The Supreme Court seemed sympathetic on Dec. 2 to a pro-life pregnancy center group’s attempt to sue New Jersey for allegedly chilling its First Amendment rights through a subpoena.
The case focuses on a group of faith-based pregnancy centers known as First Choice Women’s Resource Centers, which alleged that the state of New Jersey was chilling their rights to free association by requesting information about their donors.
The group sued under a law known as 42 U.S.C. Section 1983, which allows entities to sue governments over alleged violations of civil rights. New Jersey has attempted to argue that First Choice’s fears were speculative and the organization therefore didn’t have the type of injury that would provide a legal basis for suing in court.
Sundeep Iyer, an attorney with the state of New Jersey, told the justices that the state didn’t intend to release donor information to the public. Rather, he said, the state simply sought to use the information in determining whether First Choice had misled people in violation of the law. The subpoena came as part of a broader effort by the state, which accused pregnancy centers of misleading the public.
But during oral argument, Justices Brett Kavanaugh and Elena Kagan suggested that a “common sense” view of the subpoena would indicate a chilling effect on the donors.
“I’m an ordinary person, and I think, ‘Okay, these subpoenas—they’re pretty regularly issued, and maybe this one will be denied, but, you know, maybe it won’t, and ... I’m fearful of that, I don’t want my name being given. So why isn’t that enough?” Kagan asked.
Other justices asked questions that indicated that they were skeptical that First Choice had suffered the kind of injury that would give it a legal basis for challenging New Jersey’s subpoena.
New Jersey Attorney General Matthew Platkin had argued that the subpoena itself was non-self-executing and therefore hadn’t yet inflicted any harm.

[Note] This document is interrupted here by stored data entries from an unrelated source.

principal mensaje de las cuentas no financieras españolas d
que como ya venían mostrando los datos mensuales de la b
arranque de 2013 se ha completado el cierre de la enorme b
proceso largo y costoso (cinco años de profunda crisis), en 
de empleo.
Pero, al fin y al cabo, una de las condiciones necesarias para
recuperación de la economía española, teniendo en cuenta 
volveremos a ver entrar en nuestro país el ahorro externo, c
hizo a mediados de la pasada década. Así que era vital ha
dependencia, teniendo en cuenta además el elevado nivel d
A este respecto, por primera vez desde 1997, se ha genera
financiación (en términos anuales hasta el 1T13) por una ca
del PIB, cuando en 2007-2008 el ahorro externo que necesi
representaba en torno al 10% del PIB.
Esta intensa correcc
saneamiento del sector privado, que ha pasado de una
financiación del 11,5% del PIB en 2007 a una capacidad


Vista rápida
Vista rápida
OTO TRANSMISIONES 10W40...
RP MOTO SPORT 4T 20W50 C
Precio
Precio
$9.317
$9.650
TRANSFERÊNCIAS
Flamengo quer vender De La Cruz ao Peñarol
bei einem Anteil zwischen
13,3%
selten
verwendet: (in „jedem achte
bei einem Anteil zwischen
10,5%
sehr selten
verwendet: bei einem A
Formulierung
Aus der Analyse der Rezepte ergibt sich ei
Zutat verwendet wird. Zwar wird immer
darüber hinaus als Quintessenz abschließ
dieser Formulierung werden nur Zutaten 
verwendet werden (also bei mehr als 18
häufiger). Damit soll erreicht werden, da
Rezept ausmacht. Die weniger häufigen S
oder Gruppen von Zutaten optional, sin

Both Chief Justice John Roberts and Justice Ketanji Brown Jackson suggested that more needed to happen in the lawsuit in order for them to challenge the subpoena in court.
Roberts, for example, suggested that First Choice would first need to face some kind of legal penalty.

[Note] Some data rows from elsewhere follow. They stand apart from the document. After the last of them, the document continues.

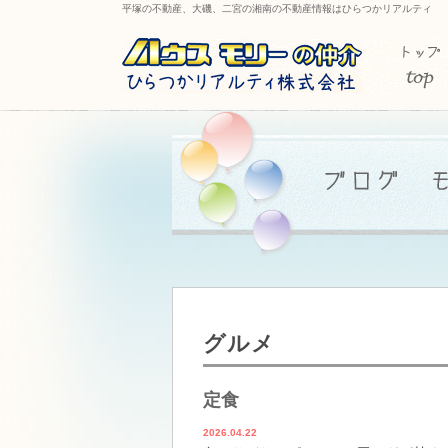
平塚の不動産、大磯、二宮の湘南の不動産情報はひらつかリアルティ
グルメ
定食
2026.04.22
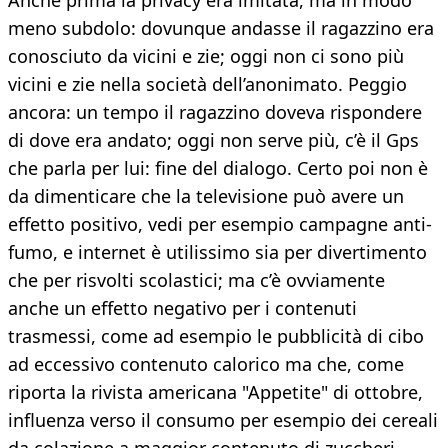
Anche prima la privacy era imitata, ma in modo
meno subdolo: dovunque andasse il ragazzino era
conosciuto da vicini e zie; oggi non ci sono più
vicini e zie nella società dell’anonimato. Peggio
ancora: un tempo il ragazzino doveva rispondere
di dove era andato; oggi non serve più, c’è il Gps
che parla per lui: fine del dialogo. Certo poi non è
da dimenticare che la televisione può avere un
effetto positivo, vedi per esempio campagne anti-
fumo, e internet è utilissimo sia per divertimento
che per risvolti scolastici; ma c’è ovviamente
anche un effetto negativo per i contenuti
trasmessi, come ad esempio le pubblicità di cibo
ad eccessivo contenuto calorico ma che, come
riporta la rivista americana "Appetite" di ottobre,
influenza verso il consumo per esempio dei cereali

Erin Hawley, an attorney with Alliance Defending Freedom and representing First Choice, argued that the subpoena was mandatory and its mere issuance chilled the organization’s rights.
Justice Clarence Thomas questioned what the subpoena had forced First Choice to do.

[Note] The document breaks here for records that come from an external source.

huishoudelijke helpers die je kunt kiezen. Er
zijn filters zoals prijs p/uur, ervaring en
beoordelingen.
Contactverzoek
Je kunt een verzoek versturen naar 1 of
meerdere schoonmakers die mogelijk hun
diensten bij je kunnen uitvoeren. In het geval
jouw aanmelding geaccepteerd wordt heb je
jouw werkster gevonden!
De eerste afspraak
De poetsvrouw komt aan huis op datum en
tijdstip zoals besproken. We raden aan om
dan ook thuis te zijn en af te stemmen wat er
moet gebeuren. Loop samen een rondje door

Thomas also pressed Iyer on the basis for the subpoena. After Iyer acknowledged that the state hadn’t received any complaints about First Choice, Thomas repeatedly suggested the state had no basis to think that First Choice was engaged in wrongdoing.
Iyer maintained that authorities could bring an investigation based on suspicions outside of complaints. He also told Thomas that the subpoena was different from a mere request in that it gave the state a predicate to go into court.
At one point, Kagan pressed Iyer on the nature of the subpoena and why it treated it as non-self-executing.
Wouldn’t they want their subpoenas to be self-executing? she asked.
In speaking with Hawley, Justice Amy Coney Barrett said she was sympathetic to the idea that the mere issuance of the subpoena carried some kind of consequence for First Choice but suggested that she needed to give some weight to the idea that the subpoena was non-self-executing.
Federal judges have repeatedly dismissed First Choice’s claims on the basis that the judges saw the lawsuit as not ready for adjudication.
One of the federal court’s dismissals said the case wasn’t ready for adjudication because a state court judge hadn’t yet threatened contempt for not complying with the subpoena.
The U.S. Court of Appeals for the Third Circuit said the state court could also handle First Choice’s constitutional claims and, therefore, they didn’t need to be raised in federal court.
First Choice has argued that this is incorrect and that it shouldn’t have to wait for a state ruling to bring a challenge under Section 1983, a federal law over which federal courts have jurisdiction.
That law was also the subject of a Supreme Court decision earlier this year involving Planned Parenthood and is expected to come up in another case on Dec. 3.
Justice Sonia Sotomayor seemed skeptical of First Choice’s case, suggesting that its legal theory was lowering standards for the types of lawsuits that could be brought.
Jackson, meanwhile, seemed to give weight to First Choice’s argument that it should be able to bring the case in federal court.
First Choice previously told the Supreme Court that this created a “Catch-22” because of a legal doctrine known as res judicata, which prevents the relitigation of an issue that was already decided by another court.
“Once a state court adjudicates First Choice’s federal constitutional claims, res judicata will almost certainly bar First Choice from ever having those claims decided by a federal court,” the group said in a briefing to the Supreme Court.
During oral argument, Jackson asked Iyer, “I mean, you’ve sort of made it impossible for them to make their claim in federal court, right?”